Exercise instructions: Exact repetition of a range: find the line containing "Везде по каталогу" and the line containing "Databank Ondergrond Vlaanderen" in the material below, then repeat both and all lines between them, leaving pictures out.

^^^^^^^^^^^^^^^^

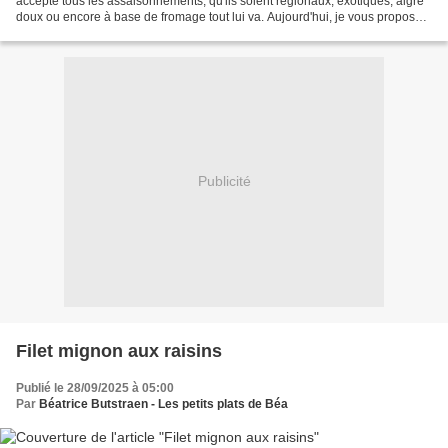
accepte tous les assaisonnements, qu'ils soient régionaux, exotiques, aigre
doux ou encore à base de fromage tout lui va. Aujourd'hui, je vous propose
une cuisson à la poêle...
Publicité
Filet mignon aux raisins
Publié le 28/09/2025 à 05:00
Par
Béatrice Butstraen - Les petits plats de Béa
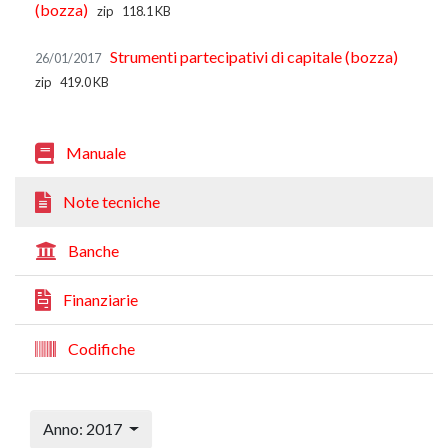
(bozza)
zip
118.1 KB
Strumenti partecipativi di capitale (bozza)
26/01/2017
zip
419.0 KB
Manuale
Note tecniche
Banche
Finanziarie
Codifiche
Anno: 2017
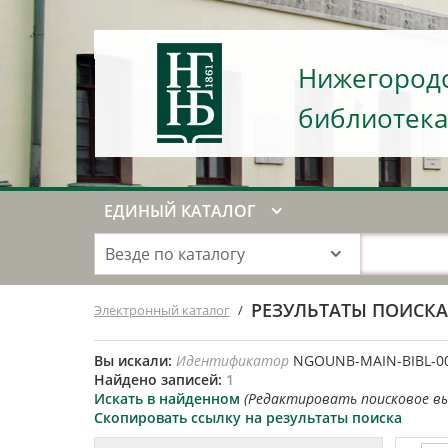
Нижегородс
библиотека
ЕДИНЫЙ КАТАЛОГ
Везде по каталогу
РЕЗУЛЬТАТЫ ПОИСК
Электронный каталог
/
Вы искали:
Идентификатор
NGOUNB-MAIN-BIBL-0
Найдено записей:
1
Искать в найденном
(Редактировать поисковое в
Скопировать ссылку на результаты поиска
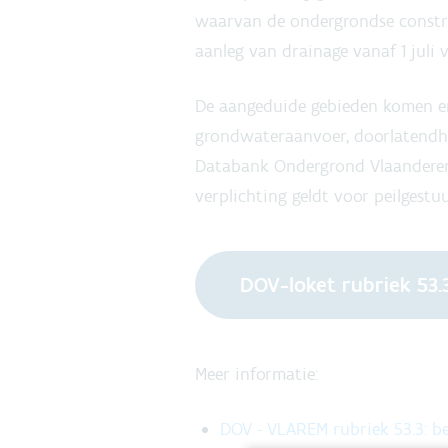
waarvan de ondergrondse construc
aanleg van drainage vanaf 1 juli 
De aangeduide gebieden komen er
grondwateraanvoer, doorlatendhe
Databank Ondergrond Vlaanderen 
verplichting geldt voor peilgestu
DOV-loket rubriek 53.
Meer informatie:
DOV - VLAREM rubriek 53.3: b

^^^^^^^^^^^^^^^^

Finished task:
Везде по каталогу
РЕЗУЛЬТАТЫ ПОИСК
Электронный каталог
/
Вы искали:
Идентификатор
NGOUNB-MAIN-BIBL-0
Найдено записей:
1
Искать в найденном
(Редактировать поисковое в
Скопировать ссылку на результаты поиска
waarvan de ondergrondse construc
aanleg van drainage vanaf 1 juli 
De aangeduide gebieden komen er
grondwateraanvoer, doorlatendhe
Databank Ondergrond Vlaanderen 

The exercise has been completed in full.